I told her what was happening in my work, what I had achieved and where I had flubbed. I told her of new friends I had gained and old friends I had lost. I described the color of the new curtains we had acquired and the metallic-gray look of the new car. I spoke of the Bedouin camps I had visited and said I would like to show her those. I wrote of the royal gardens and said I would love to take her there too. I narrated the naughty things my little daughter did each day and said how much I needed her to keep the child in line. I wrote detailed, descriptive letters, the best I could write, to make her feel near me, share my joys and regrets, become an intrinsic part of my life, and know for sure that she wasn’t alone, but close to me, however remote I seemed.
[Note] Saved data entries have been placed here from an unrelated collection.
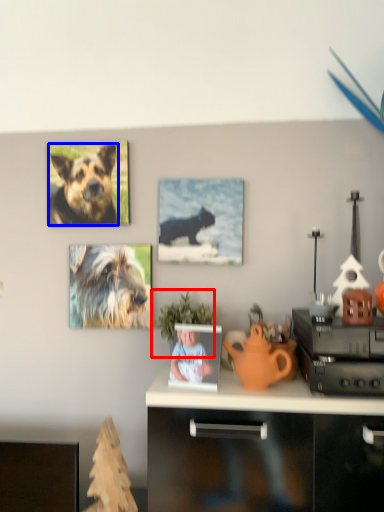 Question: Which object appears closest to the camera in this image, houseplant (highlighted by a red box) or dog (highlighted by a blue box)?

Choices:
 (A) houseplant
 (B) dog

Answer: (A) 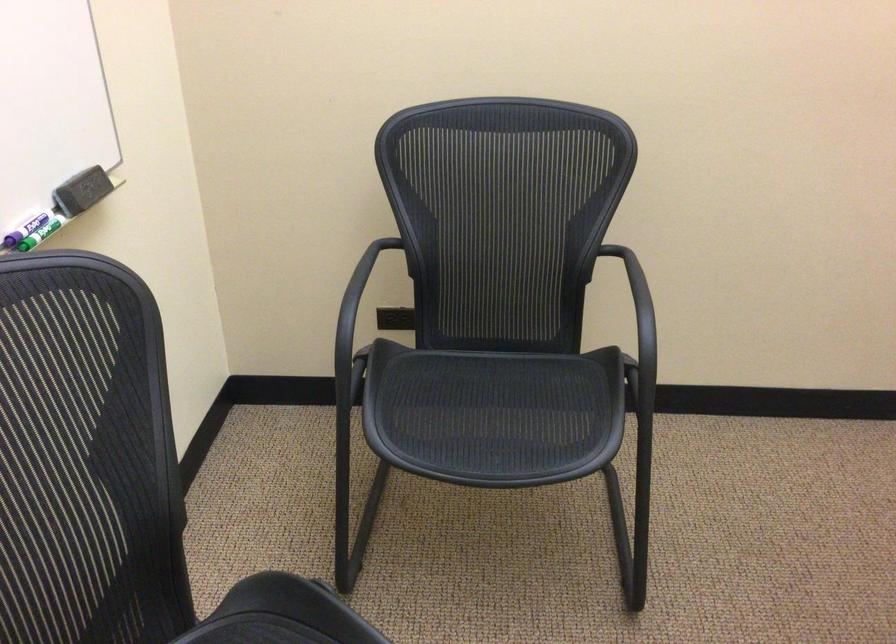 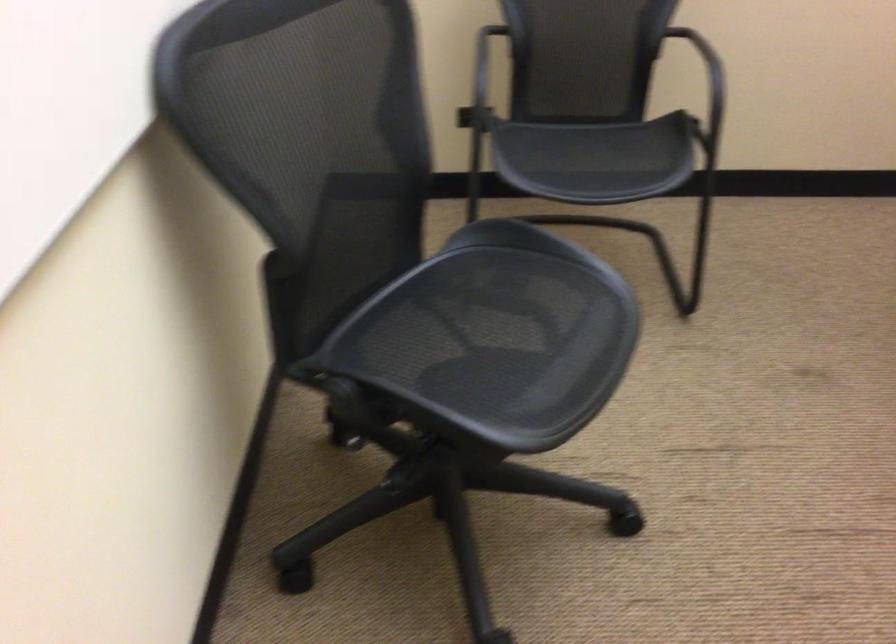 Question: The first image is from the beginning of the video and the second image is from the end. How did the camera likely rotate when shooting the video?

Choices:
 (A) Left
 (B) Right
 (C) Up
 (D) Down

Answer: (D) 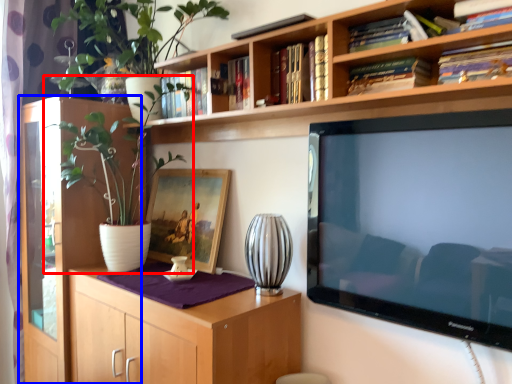 Question: Which object is further to the camera taking this photo, houseplant (highlighted by a red box) or cabinetry (highlighted by a blue box)?

Choices:
 (A) houseplant
 (B) cabinetry

Answer: (B) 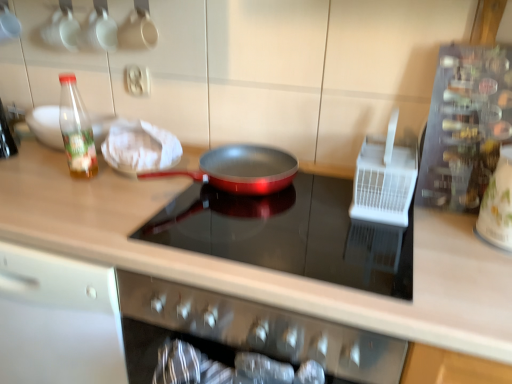 Where is `space that is in front of metallic silver spice rack at right, placed as the second appliance when sorted from left to right`? This screenshot has width=512, height=384. space that is in front of metallic silver spice rack at right, placed as the second appliance when sorted from left to right is located at coordinates (455, 237). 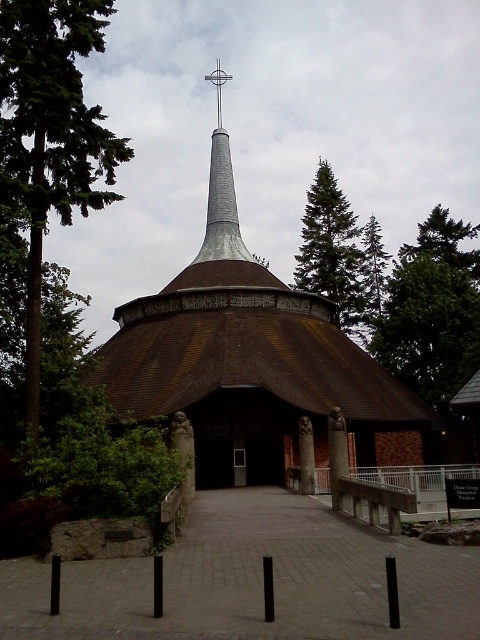 Between point (420, 236) and point (372, 230), which one is positioned behind?

The point (372, 230) is behind.

How far apart are green leafy tree at upper right and green coniferous tree at upper right?

green leafy tree at upper right and green coniferous tree at upper right are 8.25 meters apart.

Between point (464, 240) and point (364, 339), which one is positioned in front?

Positioned in front is point (364, 339).

Locate an element on the screen. The height and width of the screenshot is (640, 480). green leafy tree at upper right is located at coordinates (444, 243).

Can you confirm if brown wooden church at center is wider than green leafy tree at upper right?

No.

Which is in front, point (219, 132) or point (472, 225)?

Point (219, 132) is more forward.

Find the location of a particular element. The image size is (480, 640). brown wooden church at center is located at coordinates (260, 371).

Locate an element on the screen. The width and height of the screenshot is (480, 640). brown wooden church at center is located at coordinates (260, 371).

Which of these two, silver metallic spire at center or green leafy tree at upper right, stands taller?

With more height is silver metallic spire at center.

Is silver metallic spire at center taller than green leafy tree at upper right?

Correct, silver metallic spire at center is much taller as green leafy tree at upper right.

Is point (239, 259) farther from viewer compared to point (402, 260)?

No, it is in front of (402, 260).

The image size is (480, 640). What are the coordinates of `silver metallic spire at center` in the screenshot? It's located at (220, 193). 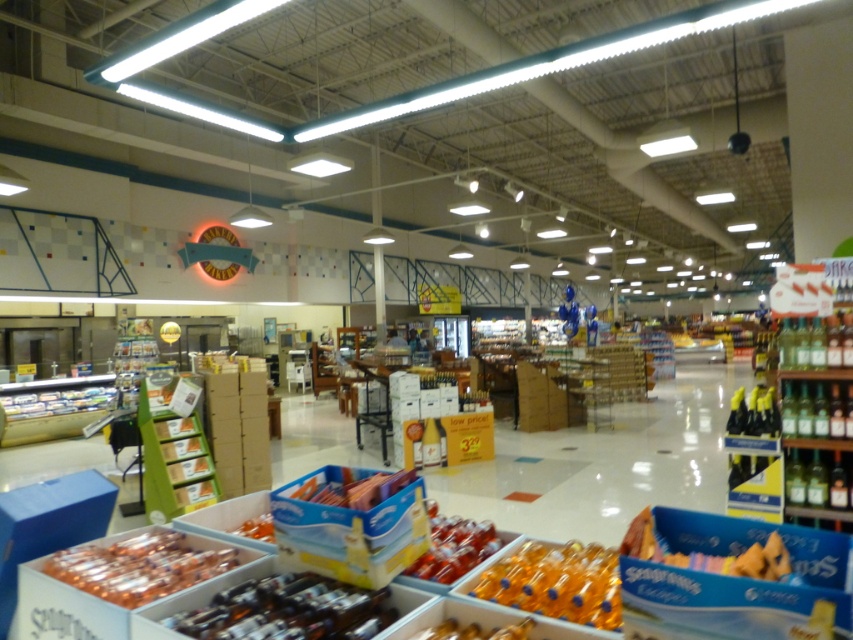 You are a store employee who needs to restock the shelves. You have a cart with both the translucent plastic bottles at center and the smooth plastic candy at center. The shelf you are restocking is only 12 inches wide. Can you fit both items on the shelf without overlapping?

The translucent plastic bottles at center and smooth plastic candy at center are 13.67 inches apart, so they cannot be placed on a 12 inch wide shelf without overlapping. You will need to find a wider shelf or place them separately.

You are a customer in the grocery store and want to grab both the translucent plastic bottles at center and the smooth plastic candy at center. Which one should you reach for first to avoid knocking over the other?

You should reach for the translucent plastic bottles at center first since it is in front of the smooth plastic candy at center, making it easier to access without disturbing the items behind.

You are a customer trying to grab both the blue cardboard box at center and the smooth plastic candy at center from the grocery store shelf. Can you reach both items at the same time with your two hands without moving your position?

The blue cardboard box at center and smooth plastic candy at center are 4.05 inches apart, so yes, you can reach both items at the same time with your two hands without moving your position since the distance between them is within comfortable reach. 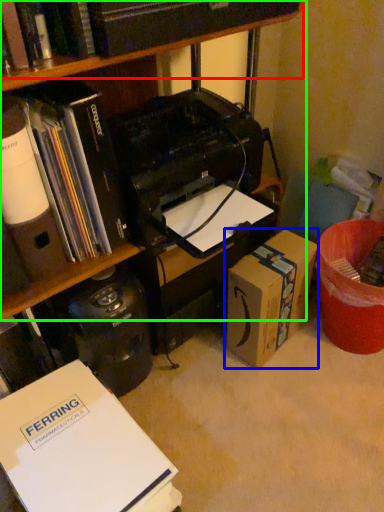 Question: Which is farther away from book (highlighted by a red box)? box (highlighted by a blue box) or bookcase (highlighted by a green box)?

Choices:
 (A) box
 (B) bookcase

Answer: (A) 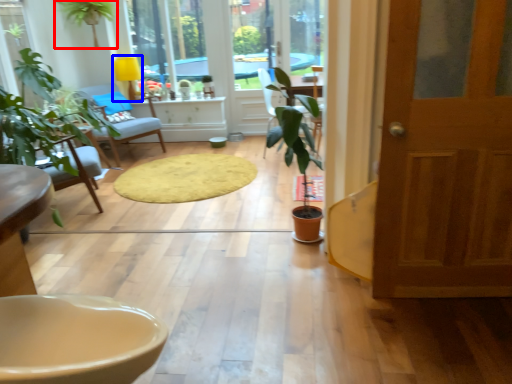 Question: Which of the following is the farthest to the observer, houseplant (highlighted by a red box) or lamp (highlighted by a blue box)?

Choices:
 (A) houseplant
 (B) lamp

Answer: (B) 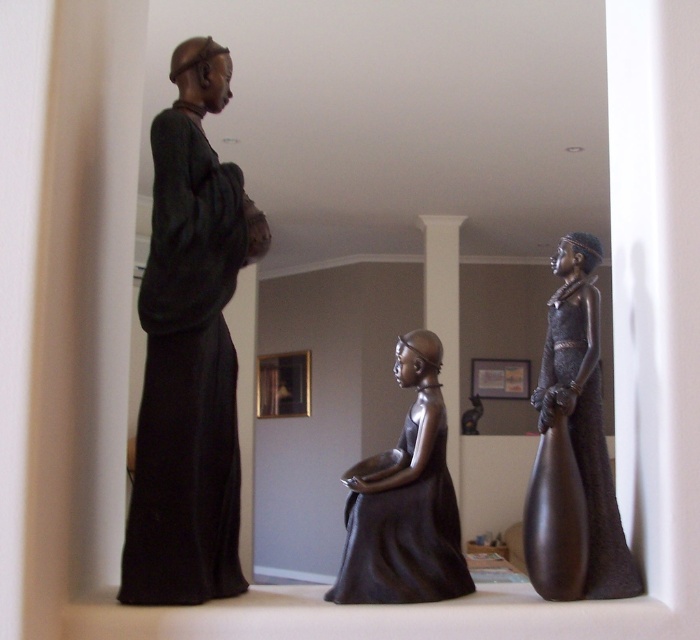 You are a GUI agent. You are given a task and a screenshot of the screen. Output one action in this format:
    pyautogui.click(x=<x>, y=<y>)
    Task: Click on the matte black robe at left
    This screenshot has height=640, width=700.
    Given the screenshot: What is the action you would take?
    pyautogui.click(x=186, y=378)

Is point (134, 532) farther from camera compared to point (592, 458)?

No, (134, 532) is closer to viewer.

Locate an element on the screen. This screenshot has width=700, height=640. matte black robe at left is located at coordinates tap(186, 378).

Between matte black robe at left and matte black statue at center, which one has more height?

With more height is matte black robe at left.

Measure the distance between point (183, 410) and camera.

The distance of point (183, 410) from camera is 4.12 feet.

The height and width of the screenshot is (640, 700). I want to click on matte black robe at left, so [x=186, y=378].

Does point (370, 490) come closer to viewer compared to point (601, 433)?

Yes, it is.

Which is below, matte black statue at center or shiny dark brown dress at right?

matte black statue at center

The width and height of the screenshot is (700, 640). In order to click on matte black statue at center in this screenshot , I will do `click(406, 500)`.

The image size is (700, 640). I want to click on matte black statue at center, so click(406, 500). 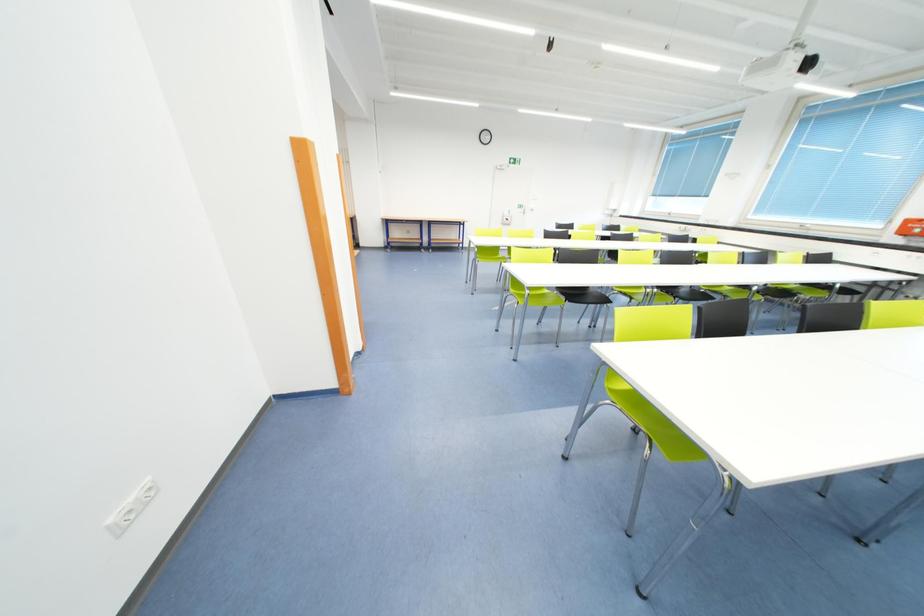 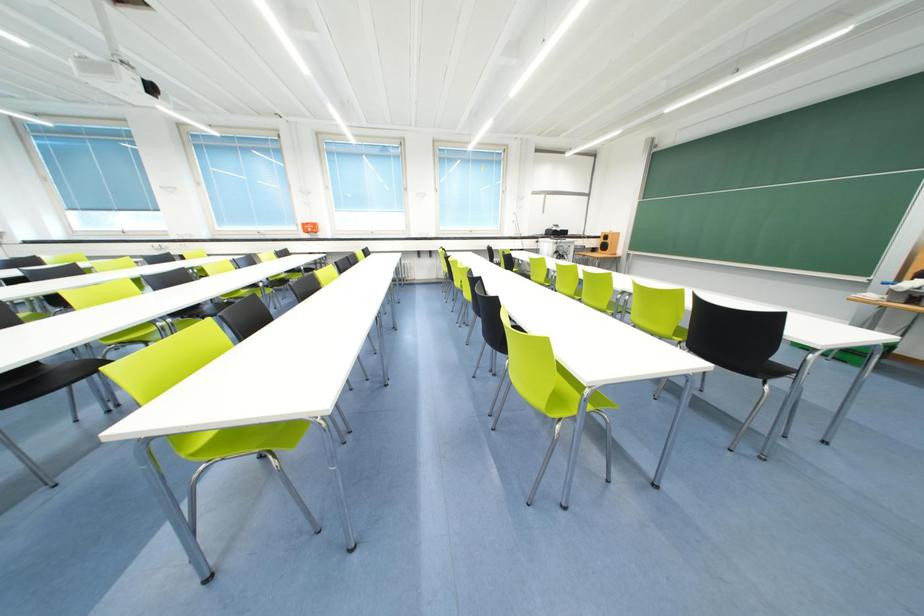 How did the camera likely rotate?

The camera's rotation is toward right-down.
I wanted her to sense that I was in touching distance.
Three years later, I was working in the Abu Dhabi emirate and I finally persuaded mother to visit me. A thinner woman, her hair turning gray, she was now getting adjusted harrowingly to her widowhood, and could at last bear to speak quietly of the murky days when she lived from hour to hour – and did not know how to live through those hours. Then, unexpectedly, she turned to me and said something that suddenly made my midnight toil over long letters all quite worthwhile.
“I did not know then how I could continue to live, but your letters kept coming,” she said and paused. “I read them. I re-read them, again and again. They were my lifeline.”